Diyanet’teki Bürokrat-Akademisyen Savaşı-I

Bildiğim kadarıyla Diyanet İşleri Başkanlığı, yakın zamanlara kadar genelde ilahiyatçı bürokratlarla idare edilen bir kuruluş idi. “Genelde” tabirini özellikle kullanıyoruz; çünkü geçmişte çok az da olsa bazı akademisyenlerin kısa sürelerle de olsa Diyanet’te görev yaptıkları biliniyor. Bunlar, daha çok Başkan seviyesinde görev yapmak üzere ve siyasi mülahazalarla dışarıdan atanan insanlardır. Prof. Dr. Süleyman Ateş ve Doç. Dr. M.Sait Yazıcıoğlu bunlardan ikisidir(1).
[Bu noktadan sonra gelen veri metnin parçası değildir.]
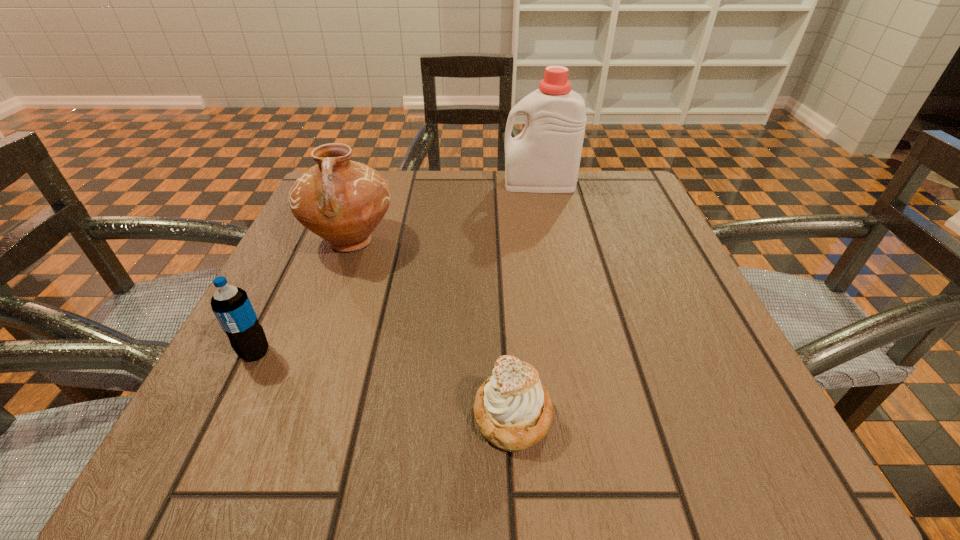 Where is `vacant space in between the tallest object and the shortest object`? This screenshot has height=540, width=960. vacant space in between the tallest object and the shortest object is located at coordinates (526, 300).

At what (x,y) coordinates should I click in order to perform the action: click on vacant area that lies between the second nearest object and the pastry. Please return your answer as a coordinate pair (x, y). The image size is (960, 540). Looking at the image, I should click on (384, 384).

The width and height of the screenshot is (960, 540). I want to click on free point between the soda bottle and the second farthest object, so click(303, 296).

The image size is (960, 540). I want to click on empty space between the detergent and the pastry, so click(x=526, y=300).

In order to click on vacant area between the second shortest object and the detergent in this screenshot , I will do `click(397, 268)`.

Identify the location of empty space between the shortest object and the second shortest object. The height and width of the screenshot is (540, 960). (384, 384).

What are the coordinates of `vacant space that is in between the detergent and the shortest object` in the screenshot? It's located at (526, 300).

Ancak son yıllarda Diyanet İşleri Başkanlığı’nın özellikle üst yönetim kadrolarının hemen tamamıyla akademisyenler tarafından işgal edildiği gözlenmektedir. 1990’lı yılların başında yeniden oluşturulan Din İşleri Yüksek Kurulu’na üye seçilen akademisyenlerle birlikte Diyanet İşleri Başkanlığı, son yıllarda tamamen akademisyenlerin hücumuna uğramış bulunmaktadır. Din İşleri Yüksek Kurulu gibi daha çok bir Danışma Kurulu olarak görev yapan birimler ve Başkan Yardımcılıkları bir yana, artık Diyanet’teki daire başkanlıkları, hatta il müftülükleri de akademisyenler tarafından doldurulmaktadır!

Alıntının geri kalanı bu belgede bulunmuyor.